By Lucia Mutikani
WASHINGTON (Reuters) -U.S. existing home sales increased to a 10-month high in December, but further gains are likely to be limited by elevated mortgage rates and house prices, which are keeping many prospective buyers on the sidelines.
Despite the bigger-than-expected rise reported by the National Association of Realtors on Friday, home sales in 2024 were the lowest in three decades. The median house price last year hit a record high of $407,500. While housing supply has improved, it remains below pre-pandemic levels.
"With mortgage rates close to 7% and generally soft homebuying sentiment, strength in existing home sales is unlikely to be sustained," said Alice Zheng, an economist at Citigroup (NYSE:C). "We do not expect much further upside for housing demand near-term."
Home sales rose 2.2% last month to a seasonally adjusted annual rate of 4.24 million units, the highest level since February. Existing home sales are counted at the closing of a contract, and December's sales likely reflected transactions that took place at least three months earlier when mortgage rates were relatively low.
Economists polled by Reuters had forecast home resales would rise to a rate of 4.19 million units.
Sales increased in the densely populated South, the West and Northeast, but fell in the Midwest. Sales surged 9.3% on a year-on-year basis, the largest gain since June of 2021, mostly driven by transactions for houses worth $500,000 and above.
A total of 4.06 million previously owned houses were sold last year, the lowest number since 1995.
A survey from mortgage finance agency Fannie Mae (OTC:FNMA) on Wednesday predicted weak existing home sales in the first half of the year, noting that "new homes are now priced competitively with existing homes and are far more available." It forecast the popular 30-year fixed-rate mortgage would average 6.7% in the first quarter and edge down to 6.6% in the second quarter.
Mortgage rates increased late last year in tandem with U.S. Treasury yields, which have jumped amid economic resilience, especially in the labor market, and investor worries that President Donald Trump's plans for tax cuts, broad tariffs and mass deportations could fan inflation.
The Federal Reserve has scaled back its projected interest rate cuts for this year to only two from the four it estimated in September, when it launched its policy easing cycle. The average rate on a 30-year fixed-rate mortgage is just below 7% having risen from as low as 6.08% at the end of September.
The U.S. central bank's cautious approach to rate cuts this year was underscored by a separate report from S&P Global showing a rise in inflation in January, with businesses paying higher prices for inputs and passing on the increased costs to consumers.
Consumers' inflation expectations also jumped in January, a report from the University of Michigan showed, amid fears of higher prices for goods should the Trump administration press ahead with tariffs on imports.
Consumers' one-year inflation expectations rose to an eight-month high of 3.3% from 2.8% in December. Long-run inflation expectations climbed to 3.2% from 3.0% last month. Progress lowering inflation to the Fed's 2% target has virtually stalled, though underlying price pressures subsided in December.
AFFORDABILITY HEADWINDS
U.S. stocks were trading slightly lower. The dollar slid against a basket of currencies after Trump said on Thursday his conversation with Chinese President Xi Jinping last week was friendly and he thought he could reach a trade deal with China. Trump has, however, promised tariffs on Canadian and Mexican goods in February. U.S. Treasury yields declined.
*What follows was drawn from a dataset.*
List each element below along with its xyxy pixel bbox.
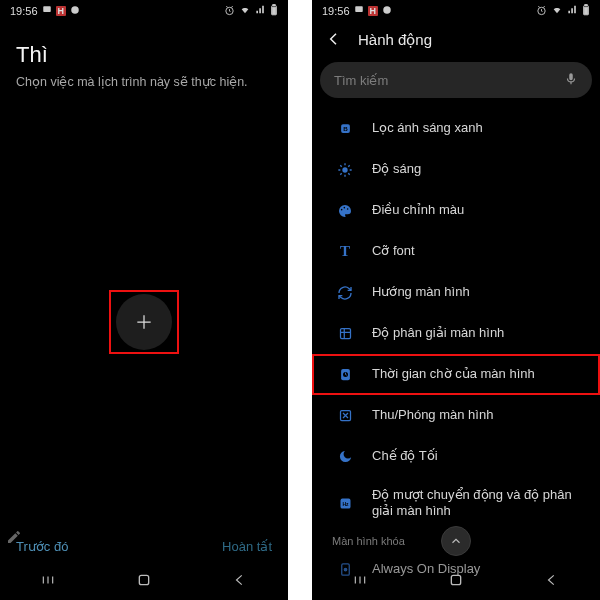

"Inflation data make it unlikely that the Fed will cut rates at the March meeting and the probability of a cut in May is a coin flip," said Jeffrey Roach, chief economist at LPL Financial (NASDAQ:LPLA). "As rates remain elevated, housing affordability will be a major headwind for potential homebuyers."
While the stock of houses on the market has improved compared to 2023, entry-level homes remain scarce. That is keeping home prices elevated.
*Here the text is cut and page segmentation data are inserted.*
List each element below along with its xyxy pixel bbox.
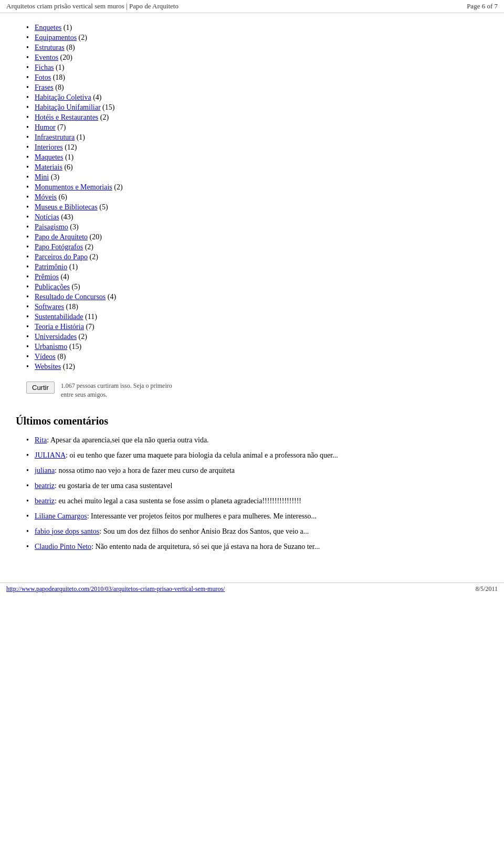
category-item: Equipamentos (2) [26,34,488,42]
category-link[interactable]: Urbanismo [35,343,67,351]
category-count: (2) [77,333,87,341]
category-count: (8) [54,83,64,91]
category-count: (43) [59,213,74,221]
comment-author[interactable]: Rita [35,436,47,444]
category-item: Sustentabilidade (11) [26,313,488,321]
category-item: Parceiros do Papo (2) [26,253,488,261]
category-link[interactable]: Papo Fotógrafos [35,243,83,251]
category-link[interactable]: Humor [35,123,56,131]
comment-author[interactable]: fabio jose dops santos [35,527,99,535]
category-link[interactable]: Sustentabilidade [35,313,83,321]
category-link[interactable]: Móveis [35,193,57,201]
footer-url[interactable]: http://www.papodearquiteto.com/2010/03/a… [6,585,225,593]
page-footer: http://www.papodearquiteto.com/2010/03/a… [0,583,504,595]
category-count: (3) [68,223,79,231]
category-link[interactable]: Enquetes [35,24,61,31]
comments-list: Rita: Apesar da aparencia,sei que ela nã… [26,435,488,552]
comment-author[interactable]: Liliane Camargos [35,512,87,520]
category-link[interactable]: Habitação Unifamiliar [35,103,101,111]
category-link[interactable]: Universidades [35,333,77,341]
page-header: Arquitetos criam prisão vertical sem mur… [0,0,504,13]
category-item: Estruturas (8) [26,44,488,52]
category-count: (7) [56,123,66,131]
category-item: Enquetes (1) [26,24,488,32]
category-count: (8) [65,44,75,51]
category-count: (18) [51,73,65,81]
category-count: (2) [98,113,109,121]
category-count: (1) [61,24,72,31]
category-item: Habitação Coletiva (4) [26,93,488,102]
category-count: (4) [91,93,102,101]
category-count: (1) [63,153,74,161]
category-item: Resultado de Concursos (4) [26,293,488,301]
category-link[interactable]: Maquetes [35,153,63,161]
category-count: (12) [61,363,75,371]
comment-item: Rita: Apesar da aparencia,sei que ela nã… [26,435,488,446]
category-link[interactable]: Interiores [35,143,63,151]
category-list: Enquetes (1)Equipamentos (2)Estruturas (… [26,24,488,371]
category-item: Humor (7) [26,123,488,132]
category-count: (20) [58,54,72,61]
category-count: (2) [112,183,123,191]
category-item: Eventos (20) [26,54,488,62]
category-link[interactable]: Fotos [35,73,51,81]
category-item: Papo Fotógrafos (2) [26,243,488,251]
like-text: 1.067 pessoas curtiram isso. Seja o prim… [61,382,172,399]
category-item: Fotos (18) [26,73,488,82]
page-title: Arquitetos criam prisão vertical sem mur… [6,2,178,10]
category-link[interactable]: Prêmios [35,273,59,281]
category-count: (18) [64,303,78,311]
category-link[interactable]: Mini [35,173,49,181]
category-count: (6) [57,193,67,201]
category-link[interactable]: Teoria e História [35,323,84,331]
category-item: Materiais (6) [26,163,488,172]
comment-author[interactable]: juliana [35,467,55,474]
category-link[interactable]: Eventos [35,54,58,61]
category-link[interactable]: Softwares [35,303,64,311]
category-count: (1) [54,63,65,71]
category-link[interactable]: Papo de Arquiteto [35,233,88,241]
category-link[interactable]: Equipamentos [35,34,77,41]
like-button[interactable]: Curtir [26,382,55,394]
category-item: Prêmios (4) [26,273,488,281]
category-link[interactable]: Hotéis e Restaurantes [35,113,98,121]
comment-item: beatriz: eu gostaria de ter uma casa sus… [26,480,488,491]
category-link[interactable]: Habitação Coletiva [35,93,91,101]
category-link[interactable]: Estruturas [35,44,65,51]
category-link[interactable]: Museus e Bibliotecas [35,203,98,211]
comment-author[interactable]: Claudio Pinto Neto [35,543,91,551]
category-link[interactable]: Resultado de Concursos [35,293,106,301]
category-link[interactable]: Monumentos e Memoriais [35,183,112,191]
category-link[interactable]: Notícias [35,213,59,221]
category-link[interactable]: Paisagismo [35,223,68,231]
category-link[interactable]: Patrimônio [35,263,67,271]
category-count: (20) [88,233,102,241]
category-count: (4) [59,273,69,281]
category-item: Universidades (2) [26,333,488,341]
like-text-line2: entre seus amigos. [61,390,172,399]
category-link[interactable]: Frases [35,83,54,91]
comment-author[interactable]: beatriz [35,497,55,505]
category-item: Habitação Unifamiliar (15) [26,103,488,112]
comment-author[interactable]: JULIANA [35,451,66,459]
category-item: Urbanismo (15) [26,343,488,351]
category-count: (2) [83,243,93,251]
category-link[interactable]: Publicações [35,283,70,291]
category-count: (6) [62,163,73,171]
category-link[interactable]: Websites [35,363,61,371]
category-link[interactable]: Parceiros do Papo [35,253,88,261]
category-count: (4) [106,293,116,301]
category-item: Mini (3) [26,173,488,182]
category-link[interactable]: Infraestrutura [35,133,75,141]
category-item: Fichas (1) [26,63,488,72]
comment-author[interactable]: beatriz [35,482,55,490]
comment-item: JULIANA: oi eu tenho que fazer uma maque… [26,450,488,461]
category-item: Hotéis e Restaurantes (2) [26,113,488,122]
category-link[interactable]: Vídeos [35,353,56,361]
category-item: Softwares (18) [26,303,488,311]
category-link[interactable]: Fichas [35,63,54,71]
category-link[interactable]: Materiais [35,163,62,171]
category-count: (8) [56,353,66,361]
category-item: Notícias (43) [26,213,488,221]
category-item: Websites (12) [26,363,488,371]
The median existing home price shot up 6.0% from a year earlier to $404,400 in December. It increased 4.7% to a record high of $407,500 in 2024. Most of the single-family homes sold in December were in the $250,000-$750,000 price range.
Housing inventory fell 13.5% to 1.15 million units last month, which is typical in winter. Supply increased 16.2% from one year ago. Inventory needs to rise by roughly 30% to return to pre-pandemic levels.
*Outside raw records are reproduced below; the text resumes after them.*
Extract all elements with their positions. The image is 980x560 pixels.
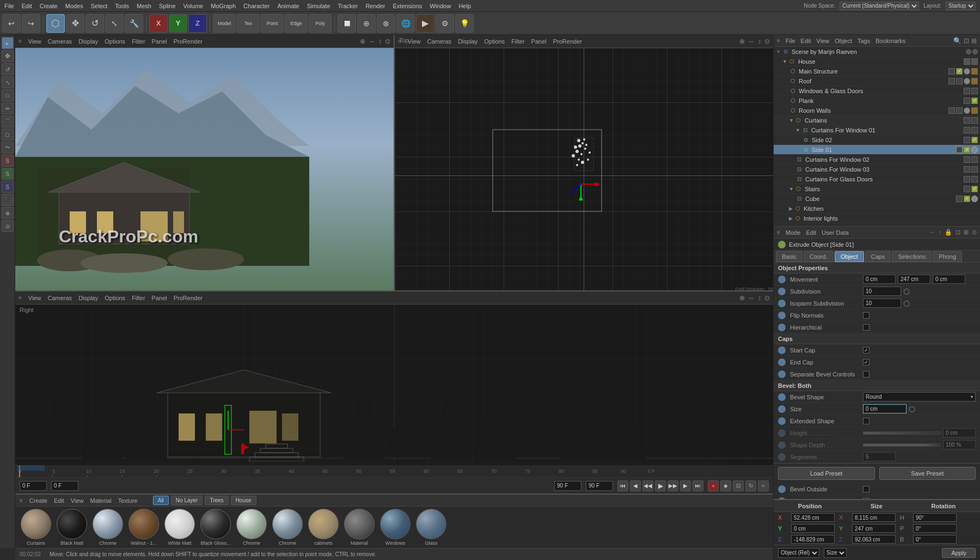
mat-glass[interactable]: Glass [415,509,448,546]
x-btn[interactable]: X [149,14,168,33]
play-btn[interactable]: ▶ [655,480,666,491]
scene-file[interactable]: File [786,38,795,44]
scene-item-curtains-w02[interactable]: ⊡ Curtains For Window 02 [774,155,980,165]
poly-mode[interactable]: Poly [309,14,332,33]
z-btn[interactable]: Z [188,14,207,33]
menu-render[interactable]: Render [365,3,385,9]
mat-view[interactable]: View [71,497,84,504]
select-tool[interactable]: ▸ [2,37,14,49]
vp2-display[interactable]: Display [458,38,477,45]
scene-view[interactable]: View [817,38,830,44]
prop-bshape-dropdown[interactable]: Round ▾ [863,392,976,401]
prop-flip-checkbox[interactable] [863,312,869,319]
mat-texture[interactable]: Texture [118,497,138,504]
scene-filter-icon[interactable]: ⊡ [964,37,969,45]
y-btn[interactable]: Y [169,14,187,33]
vp1-icon3[interactable]: ↕ [378,38,382,45]
menu-window[interactable]: Window [430,3,451,9]
move-tool[interactable]: ✥ [2,50,14,62]
vp1-icon4[interactable]: ⊙ [385,38,390,45]
scene-item-stairs[interactable]: ▼ ⬡ Stairs ✓ [774,184,980,194]
mat-black-gloss[interactable]: Black Gloss... [199,509,232,546]
props-edit[interactable]: Edit [806,229,816,236]
props-extra2[interactable]: ⊞ [964,229,969,236]
vp1-filter[interactable]: Filter [132,38,145,45]
scene-item-plank[interactable]: ⬡ Plank ✓ [774,96,980,106]
scene-bookmarks[interactable]: Bookmarks [875,38,905,44]
vp1-prorender[interactable]: ProRender [174,38,203,45]
scene-item-scene[interactable]: ▼ ⊙ Scene by Marijn Raeven [774,47,980,57]
coord-sys-btn[interactable]: 🌐 [396,14,415,33]
vp3-icon4[interactable]: ⊙ [764,294,770,302]
save-preset-btn[interactable]: Save Preset [879,467,976,480]
knife-tool[interactable]: S [2,155,14,167]
bevel-header[interactable]: Bevel: Both [774,380,980,391]
move-btn[interactable]: ✥ [66,14,84,33]
vp2-icon4[interactable]: ⊙ [764,38,770,45]
prop-sdepth-value[interactable] [943,440,976,449]
prop-segments-value[interactable] [863,452,896,461]
vp2-prorender[interactable]: ProRender [553,38,582,45]
polygon-tool[interactable]: ⬡ [2,129,14,141]
x-pos-input[interactable]: 52.428 cm [791,513,835,522]
sculpt-tool[interactable]: ⊙ [2,220,14,232]
scene-item-interior-lights[interactable]: ▶ ⬡ Interior lights [774,214,980,223]
vp1-view[interactable]: View [28,38,41,45]
extrude-tool[interactable]: S [2,181,14,193]
next-frame-btn[interactable]: ▶ [680,480,691,491]
tab-basic[interactable]: Basic [776,251,803,262]
vp1-cameras[interactable]: Cameras [48,38,72,45]
menu-animate[interactable]: Animate [277,3,299,9]
transform-btn[interactable]: 🔧 [125,14,143,33]
caps-header[interactable]: Caps [774,333,980,344]
prop-hierarchical-checkbox[interactable] [863,324,869,331]
tab-coord[interactable]: Coord. [804,251,834,262]
go-start-btn[interactable]: ⏮ [617,480,628,491]
play-fwd-btn[interactable]: ▶▶ [667,480,678,491]
start-frame-input[interactable] [20,481,47,491]
z-size-input[interactable]: 92.063 cm [852,535,896,544]
texture-mode[interactable]: Tex [237,14,260,33]
undo-btn[interactable]: ↩ [2,14,21,33]
h-rot-input[interactable]: 90° [913,513,957,522]
scene-item-curtains-group[interactable]: ▼ ⬡ Curtains [774,115,980,125]
filter-house[interactable]: House [231,496,256,505]
vp1-options[interactable]: Options [105,38,125,45]
subdivision-spinner[interactable]: ⬡ [903,287,910,296]
menu-select[interactable]: Select [91,3,108,9]
props-back-icon[interactable]: ← [929,229,935,236]
select-btn[interactable]: ⬡ [46,14,65,33]
vp2-icon3[interactable]: ↕ [758,38,761,45]
motion-btn[interactable]: ≈ [758,480,769,491]
vp3-display[interactable]: Display [78,295,98,301]
vp2-icon2[interactable]: ↔ [748,38,755,45]
scene-item-curtains-w01[interactable]: ▼ ⊡ Curtains For Window 01 [774,125,980,135]
x-size-input[interactable]: 8.115 cm [852,513,896,522]
record-btn[interactable]: ● [708,480,719,491]
load-preset-btn[interactable]: Load Preset [778,467,875,480]
props-extra1[interactable]: ⊡ [955,229,960,236]
vp2-options[interactable]: Options [484,38,505,45]
scene-item-roof[interactable]: ⬡ Roof [774,76,980,86]
rotate-btn[interactable]: ↺ [85,14,104,33]
mat-curtains[interactable]: Curtains [20,509,52,546]
scene-item-curtains-w03[interactable]: ⊡ Curtains For Window 03 [774,165,980,174]
render-active-btn[interactable]: ▶ [416,14,434,33]
mat-material[interactable]: Material [343,509,376,546]
end-frame-input1[interactable] [554,481,581,491]
scale-btn[interactable]: ⤡ [105,14,124,33]
light-btn[interactable]: 💡 [455,14,474,33]
object-mode-dropdown[interactable]: Object (Rel) [778,548,819,558]
scene-edit[interactable]: Edit [801,38,811,44]
vp3-icon3[interactable]: ↕ [758,294,761,302]
apply-button[interactable]: Apply [942,548,976,558]
menu-help[interactable]: Help [458,3,471,9]
node-space-dropdown[interactable]: Current (Standard/Physical) [840,2,919,10]
magnet-tool[interactable]: ⊕ [2,207,14,219]
spline-tool[interactable]: 〜 [2,142,14,154]
props-extra3[interactable]: ⊙ [972,229,977,236]
vp1-icon1[interactable]: ⊕ [360,38,365,45]
scene-search-icon[interactable]: 🔍 [953,37,961,45]
scene-item-room-walls[interactable]: ⬡ Room Walls [774,106,980,115]
p-rot-input[interactable]: 0° [913,524,957,533]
At December's sales pace, it would take 3.3 months to exhaust the current inventory of existing homes, up from 3.1 months a year ago. A four-to-seven-month supply is viewed as a healthy balance between supply and demand.
Properties typically stayed on the market for 35 days in December, compared to 29 days a year ago. First-time buyers accounted for 31% of sales versus 29% a year ago. They made up a record low of 24% in 2024. Economists and realtors say a 40% share is needed for a robust housing market.
All-cash sales constituted 28% of transactions last month, down from 29% a year ago. Distressed sales, including foreclosures, represented only 2% of transactions, unchanged from last year.
"The upshot is that buying activity should remain stagnant," said Ruben Gargallo Abargues, an assistant economist at Capital Economics.